In the more than 400 years since Shakespeare wrote the words “star crossed lovers”, the story of Romeo and Juliet has been adapted a countless number of times, in every which way imaginable. Or so we thought. A brand new adaption of the play brings a whole new meaning to the word tragedy. When a maniac with a chainsaw is introduced to this classic tale, the loving duo is threatened to be split apart – and not just emotionally. Bain & Bernard Comedy, known for their comedic and creative renditions of Shakespearean classics has teamed up with Rebecca Perry Productions Inc. to give you this horrific show. Wherefore out thou chainsaw serial murderer?


Dance Animal: Toronto

Dance Animal: Toronto is stated to be both a love letter to Toronto, and a reflection of our beautiful city. Originally founded in 2008 in Montreal, Dance Animal was the unique creation of Robin Henderson and won numerous awards including the Just For Laughs Award for Best Comedy. While the original Dance Animal paid tribute to the streets of Montreal, Henderson’s move to Toronto led to her to create a whole new show that is inspired by the lifestyle and pop culture from the 6ix. With an entirely new cast alongside Henderson, Dance Animal: Toronto showcases a group of misfit animals, each sharing their story through comedic monologues and sketch comedy, as they join the Toronto Tribe.
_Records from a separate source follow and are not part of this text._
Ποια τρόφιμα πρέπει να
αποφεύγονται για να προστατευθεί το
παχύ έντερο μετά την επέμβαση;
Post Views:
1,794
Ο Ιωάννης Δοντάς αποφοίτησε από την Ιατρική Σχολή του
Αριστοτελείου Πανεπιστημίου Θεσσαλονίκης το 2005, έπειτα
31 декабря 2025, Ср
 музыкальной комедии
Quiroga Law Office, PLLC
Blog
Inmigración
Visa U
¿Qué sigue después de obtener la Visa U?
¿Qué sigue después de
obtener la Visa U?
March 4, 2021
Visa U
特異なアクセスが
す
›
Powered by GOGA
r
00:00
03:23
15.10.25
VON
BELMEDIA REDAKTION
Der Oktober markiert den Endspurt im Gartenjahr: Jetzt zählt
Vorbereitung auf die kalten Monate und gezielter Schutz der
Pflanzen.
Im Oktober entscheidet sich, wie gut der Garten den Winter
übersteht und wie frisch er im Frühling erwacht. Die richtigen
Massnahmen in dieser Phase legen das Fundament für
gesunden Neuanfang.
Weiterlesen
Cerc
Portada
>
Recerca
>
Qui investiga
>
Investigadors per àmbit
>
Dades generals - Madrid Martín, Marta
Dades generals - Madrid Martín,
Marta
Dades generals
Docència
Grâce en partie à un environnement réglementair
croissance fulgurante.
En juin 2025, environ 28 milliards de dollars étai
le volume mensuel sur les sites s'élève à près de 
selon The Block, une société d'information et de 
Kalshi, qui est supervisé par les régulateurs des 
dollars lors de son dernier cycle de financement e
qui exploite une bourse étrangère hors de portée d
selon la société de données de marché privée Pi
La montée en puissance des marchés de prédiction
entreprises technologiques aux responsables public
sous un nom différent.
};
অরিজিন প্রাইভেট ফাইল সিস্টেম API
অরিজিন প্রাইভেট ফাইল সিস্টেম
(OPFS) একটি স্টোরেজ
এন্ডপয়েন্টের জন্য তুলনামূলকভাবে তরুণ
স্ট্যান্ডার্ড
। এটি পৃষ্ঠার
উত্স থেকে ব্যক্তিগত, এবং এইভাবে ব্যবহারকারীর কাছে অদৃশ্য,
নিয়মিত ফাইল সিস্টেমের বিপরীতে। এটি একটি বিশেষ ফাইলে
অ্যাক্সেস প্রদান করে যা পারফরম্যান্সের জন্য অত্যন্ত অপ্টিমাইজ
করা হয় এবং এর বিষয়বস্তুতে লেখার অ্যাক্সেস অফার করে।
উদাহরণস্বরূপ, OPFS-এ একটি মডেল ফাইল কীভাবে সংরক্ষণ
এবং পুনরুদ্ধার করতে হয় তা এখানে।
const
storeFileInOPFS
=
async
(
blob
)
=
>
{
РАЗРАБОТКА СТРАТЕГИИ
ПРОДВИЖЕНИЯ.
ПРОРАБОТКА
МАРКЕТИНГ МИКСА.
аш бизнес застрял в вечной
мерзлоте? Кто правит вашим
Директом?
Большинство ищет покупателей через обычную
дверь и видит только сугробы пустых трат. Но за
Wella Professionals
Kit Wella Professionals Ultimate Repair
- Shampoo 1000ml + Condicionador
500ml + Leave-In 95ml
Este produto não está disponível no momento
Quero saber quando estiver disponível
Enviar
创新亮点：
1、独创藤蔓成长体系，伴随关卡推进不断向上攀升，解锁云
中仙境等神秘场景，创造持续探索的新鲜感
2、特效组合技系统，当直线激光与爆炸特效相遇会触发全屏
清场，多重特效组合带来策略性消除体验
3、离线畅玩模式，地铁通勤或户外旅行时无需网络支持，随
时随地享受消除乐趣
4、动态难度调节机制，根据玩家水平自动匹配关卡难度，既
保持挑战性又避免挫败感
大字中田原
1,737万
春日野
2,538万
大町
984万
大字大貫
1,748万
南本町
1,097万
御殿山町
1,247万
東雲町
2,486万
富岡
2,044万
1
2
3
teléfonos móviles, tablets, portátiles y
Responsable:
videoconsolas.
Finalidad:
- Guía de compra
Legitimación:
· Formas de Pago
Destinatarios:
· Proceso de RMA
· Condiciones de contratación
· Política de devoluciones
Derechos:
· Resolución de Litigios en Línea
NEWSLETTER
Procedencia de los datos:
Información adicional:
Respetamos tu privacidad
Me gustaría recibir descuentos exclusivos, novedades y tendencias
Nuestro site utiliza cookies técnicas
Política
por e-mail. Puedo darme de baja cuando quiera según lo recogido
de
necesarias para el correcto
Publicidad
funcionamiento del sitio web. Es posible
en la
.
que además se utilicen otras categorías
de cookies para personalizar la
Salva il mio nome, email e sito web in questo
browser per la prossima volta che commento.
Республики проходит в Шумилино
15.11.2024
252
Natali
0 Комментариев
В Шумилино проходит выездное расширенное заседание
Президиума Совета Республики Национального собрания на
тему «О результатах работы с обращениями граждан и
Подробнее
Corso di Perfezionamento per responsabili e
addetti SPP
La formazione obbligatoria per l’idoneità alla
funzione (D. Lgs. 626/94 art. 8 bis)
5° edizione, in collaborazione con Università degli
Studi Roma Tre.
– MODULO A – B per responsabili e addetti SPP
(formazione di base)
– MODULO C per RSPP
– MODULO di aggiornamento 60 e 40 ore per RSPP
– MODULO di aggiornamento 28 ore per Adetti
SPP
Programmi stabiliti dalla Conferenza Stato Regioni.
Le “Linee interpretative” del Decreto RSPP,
Greg Campbell as Dmitri in OUT


Now more than ever, the world needs to experience queer theatre that celebrates gay identity and the importance of LGBT pride. In this one-man show set in 1977, 17-year old Montreal boy Glen steps out of the closet and decides to celebrate who he is. Though keeping his true self from his parents, Glen traverses gay discos, Pride days, and yes, sex. At the heart of this piece, comes the discussion of when and how to be honest about ones sexuality and showing their pride, especially when it may not be safe to do so. A certainly timely piece given recent world events, and premiering right at the heart of Toronto’s Pride Festival, Greg Campbell’s important piece of queer theatre is an exploration of honesty, acceptance and pride.